Crucially, reducing the measurement latency of FIRFT allows it to serve as a near real-time detector of emerging quality issues and underlying trends.

Limitations of the Traditional Calculation

The conventional calculation for FIRFT, the ratio of successfully completed jobs on the first visit to the total number of jobs within a period, is deceptively simple. However, collecting accurate data is profoundly challenging, especially given the intricate manufacturer-service network relationship common in the mobility industry.

The reliance on post-service customer surveys introduces significant measurement risk. Premature surveying can lead to false positives, where a customer reports a successful fix before a recurrence, while delayed surveying may result in false negatives if the customer has forgotten the incident or is no longer engaged.

A more fundamental limitation arises when repeat repairs are defined narrowly by whether a physical repair was logged on the vehicle. This focus artificially deflates the measured repeat repair rate. For example, a customer may bring a vehicle in multiple times for the same issue, yet a repair is only logged on the final successful attempt because, in the preceding visits, the vehicle was incorrectly diagnosed as "working as intended".

To achieve a true FIRFT measurement, we must analyze the full service lifecycle where a job may fail:

  1. Intake Process: Misinterpretation or inadequate capture of the customer’s reported symptom.
  2. Diagnosis: Incorrect identification of the root cause.
  3. Repair Execution: Improper or incomplete execution of the prescribed fix.

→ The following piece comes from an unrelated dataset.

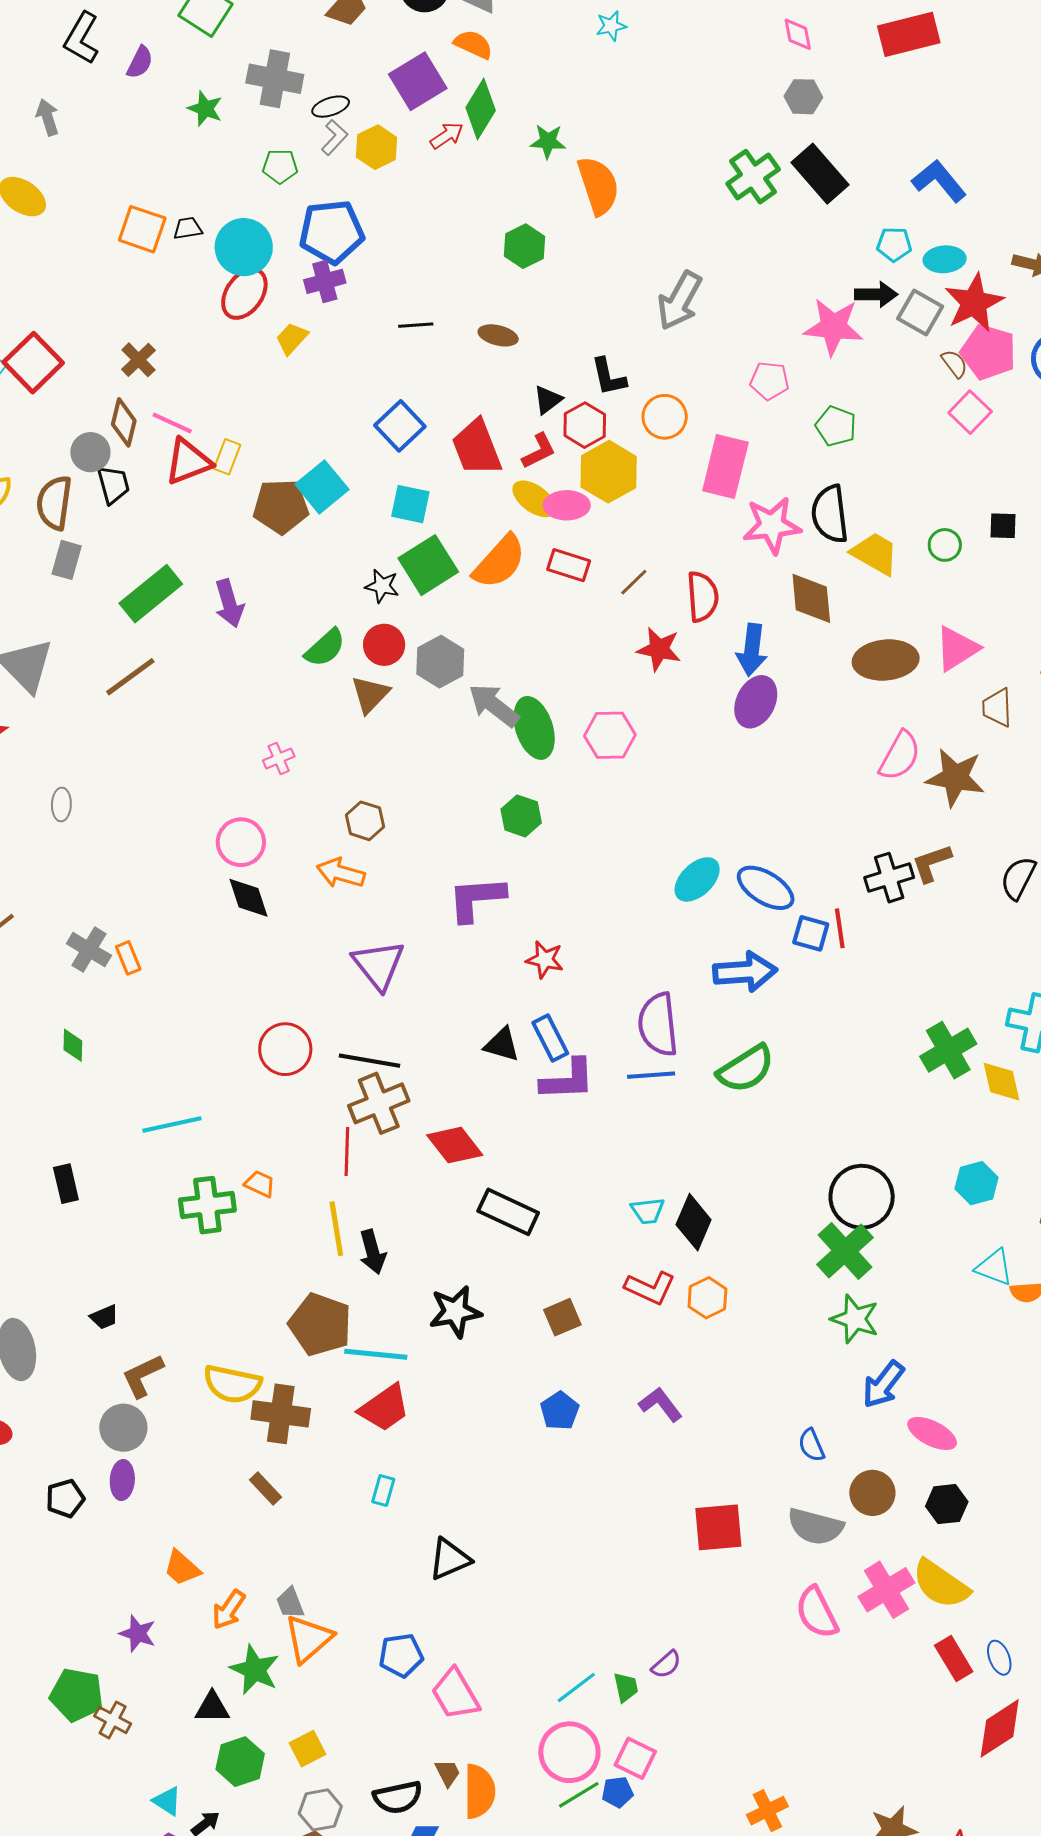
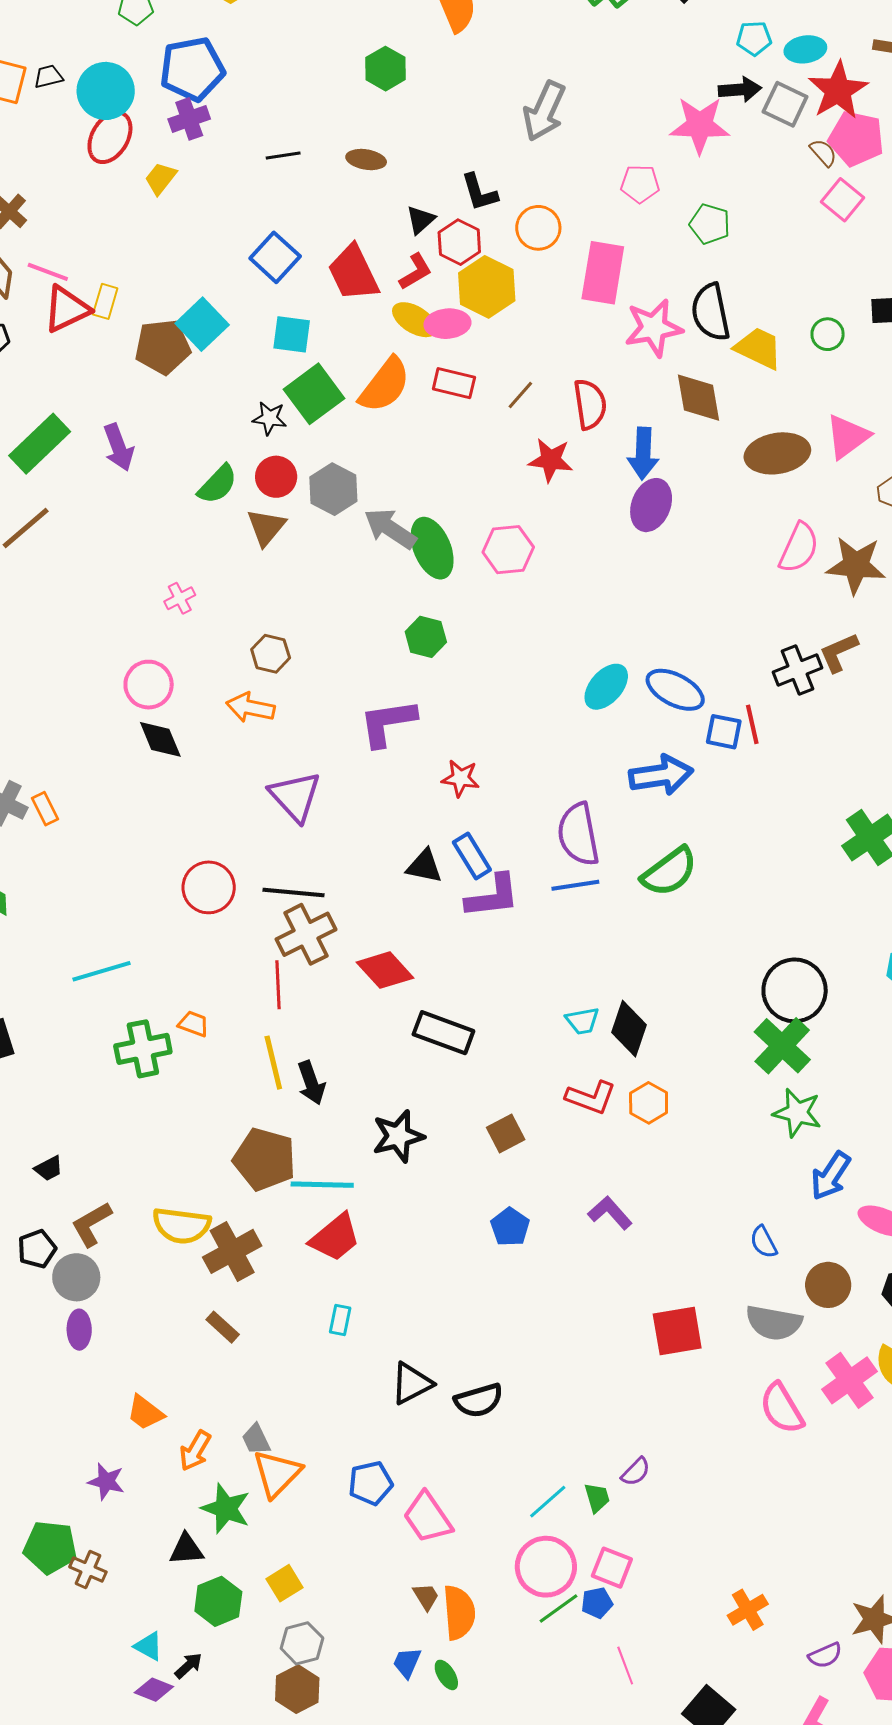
brown cross: (281, 1414) -> (232, 1251), turned -32
black pentagon: (65, 1498) -> (37, 1249), moved
black semicircle: (398, 1797) -> (479, 1400), moved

Defining the True FIRFT Metric

FIRFT Calculation To accurately measure FIRFT, the industry must pivot from tracking logged repairs to tracking the number of service visits a customer makes for the same reported symptom. This requires a single, robust metric that can identify and compare specific variables across service visits within a defined timeframe, ensuring that an unresolved issue is correctly matched as a recurring symptom. This level of precision is achievable through advanced diagnostic reasoning tools that can automatically correlate reported symptoms and underlying root causes, providing the foundation for improved first-time fix rates.